High-tech policing can help nail and jail culprits behind mob violence

Maharashtra was wracked last week by a violent agitation by Marathas for, among other things, a reserved quota in government jobs. Instead of facing up to mob violence — not only by caste-based groups and other vote banks but even lynch mobs — state governments generally try to mollify them. Mob leadership leads not to jail but political prominence and ascendance. Violence becomes a form of political clout, not of crime. This naturally encourages further criminal violence.

Agitation leaders often claim to swear by peaceful methods only. They explain away mob violence as the excesses of misguided youths, or as the hijacking of a peaceful movement by a few lumpen elements. Sorry, few will believe there is no connection between the leaders and the vandals.

Mahatma Gandhi led a non-violent agitation in 1922 that degenerated into violence at Chauri Chaura, where a mob burned a police station. Gandhiji immediately took responsibility, called off the agitation, and asked the judge in his case to impose a severe penalty on him for committing a “Himalayan blunder” in believing the agitation would be peaceful.

Will the leaders of the Maratha agitation, or the Patidar agitation in Gujarat, or of other agitations by sundry vote banks, ever take responsibility for violence as Gandhiji did? Will they call off their agitations if these turn violent? Will they ask for jail sentences, for themselves or their followers?

Not a chance. Non-violence may have succeeded under the British Raj, nothing succeeds like violence in independent India. The mob has numbers, numbers matter in elections, so democracy accommodates mobocracy. The rule of law requires accountability, but there is none for mobs and their leaders.

How do we establish accountability? One obvious step is financial. Buildings and vehicles are routinely set on fire in many agitations. All economic activity comes to a halt, causing losses of crores of rupees to livelihoods and production. It can reasonably be argued that economic shutdown in a peaceful agitation is a price worth paying in a democracy. The same cannot be said of destruction of private and public property.

Surely the cost of such destruction should be borne by the organisers of such demonstrations. Mere claims that they have peaceful intentions are not enough. When property is destroyed by an agitation, there is a case for jailing the organisers for abetting vandalism, and levying large fines on the organisations, the proceeds of which will be given as compensation to those adversely affected. Today, violent agitations pay handsome dividends politically. Instead they should be made expensive in terms of fines and jail sentences.
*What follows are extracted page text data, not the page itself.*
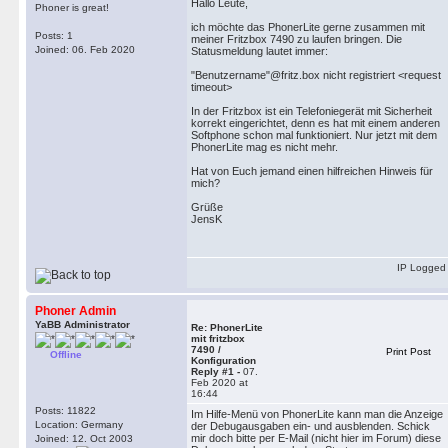
Hallo Leute,
Phoner is great!
ich möchte das PhonerLite gerne zusammen mit
Posts: 1
meiner Fritzbox 7490 zu laufen bringen. Die
Joined: 06. Feb 2020
Statusmeldung lautet immer:
"Benutzername"@fritz.box nicht registriert <request
timeout>
In der Fritzbox ist ein Telefoniegerät mit Sicherheit
korrekt eingerichtet, denn es hat mit einem anderen
Softphone schon mal funktioniert. Nur jetzt mit dem
PhonerLite mag es nicht mehr.
Hat von Euch jemand einen hilfreichen Hinweis für
mich?
Grüße
JensK
IP Logged
Phoner Admin
YaBB Administrator
Re: PhonerLite
mit fritzbox
7490 /
Print Post
Offline
Konfiguration
Reply #1 -
07.
Feb 2020 at
16:44
Posts: 11822
Im Hilfe-Menü von PhonerLite kann man die Anzeige
Location: Germany
der Debugausgaben ein- und ausblenden. Schick
mir doch bitte per E-Mail (nicht hier im Forum) diese
Joined: 12. Oct 2003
Once, identifying exactly who in a mob set fire to which vehicle or building was difficult, sometimes impossible. But modern technology, CCTV cameras and smartphones provide hundreds of images of mob violence and its perpetrators. With face recognition technology improving rapidly, the ability to identify vandals precisely has also improved hugely. These techniques must be used to track down and jail the culprits.

This must be done quickly to have any effect, Today, police investigations can take months or years, prosecutions take more years still, and even if some are found guilty, they appeal to higher courts. Hardly anybody with resources gets convicted beyond appeals. This provides effective immunity to the vandals. It encourages political parties to use ever more vandals.

The answer lies in police-judicial reforms to bring in a rapid, tech-savvy form of policing and justice. In Bihar, DIG Abhayanand devised ways to fast-track cases under the Arms Act, get convictions within two weeks, and this crushed gangsterism in Nitish Kumar’s first term. Abhayanand told me that normal police procedure focused on long written interrogations of dozens to hundreds of witnesses in a mob crime. Many such witnesses disappeared without a trace, or turned hostile under pressure from the accused. Lawyers took years to examine and cross-examine witnesses.

Instead, said Abhayanand, the police should shift to high-tech forensic evidence that is quickly obtained, and cannot disappear or turn hostile. All police forces must be trained in high-tech forensic methods to catch criminals, instead of torturing them to extract confessions (as is the case today).

This approach will help discourage mob violence, by the Marathas or any other group. Camera footage from sundry sources will provide far quicker and surer evidence than trying to draw up a long list of witnesses. Camera evidence can be manipulated, so its authenticity must be proved. But that should not take long, especially when multiple cameras show the same criminal. This can lead to quick trials and convictions. More important, it will encourage peaceful agitations and politicians, and discourage violent ones.